● REQUIREMENT:
Because the pictures are not wanted, reproduce the rest of the records below exactly as they stand.

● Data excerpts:

Content starts

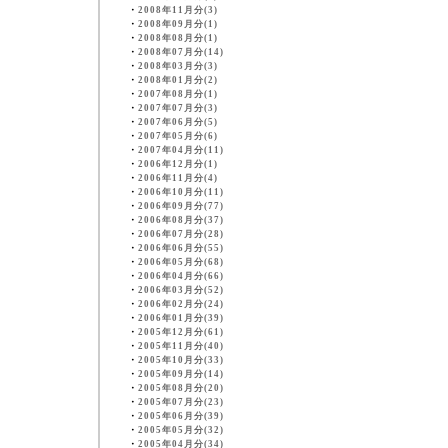
・
2008年11月分(3)
・
2008年09月分(1)
・
2008年08月分(1)
・
2008年07月分(14)
・
2008年03月分(3)
・
2008年01月分(2)
・
2007年08月分(1)
・
2007年07月分(3)
・
2007年06月分(5)
・
2007年05月分(6)
・
2007年04月分(11)
・
2006年12月分(1)
・
2006年11月分(4)
・
2006年10月分(11)
・
2006年09月分(77)
・
2006年08月分(37)
・
2006年07月分(28)
・
2006年06月分(55)
・
2006年05月分(68)
・
2006年04月分(66)
・
2006年03月分(52)
・
2006年02月分(24)
・
2006年01月分(39)
・
2005年12月分(61)
・
2005年11月分(40)
・
2005年10月分(33)
・
2005年09月分(14)
・
2005年08月分(20)
・
2005年07月分(23)
・
2005年06月分(39)
・
2005年05月分(32)
・
2005年04月分(34)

Content ends

● THE ANSWER:
・
2008年11月分(3)
・
2008年09月分(1)
・
2008年08月分(1)
・
2008年07月分(14)
・
2008年03月分(3)
・
2008年01月分(2)
・
2007年08月分(1)
・
2007年07月分(3)
・
2007年06月分(5)
・
2007年05月分(6)
・
2007年04月分(11)
・
2006年12月分(1)
・
2006年11月分(4)
・
2006年10月分(11)
・
2006年09月分(77)
・
2006年08月分(37)
・
2006年07月分(28)
・
2006年06月分(55)
・
2006年05月分(68)
・
2006年04月分(66)
・
2006年03月分(52)
・
2006年02月分(24)
・
2006年01月分(39)
・
2005年12月分(61)
・
2005年11月分(40)
・
2005年10月分(33)
・
2005年09月分(14)
・
2005年08月分(20)
・
2005年07月分(23)
・
2005年06月分(39)
・
2005年05月分(32)
・
2005年04月分(34)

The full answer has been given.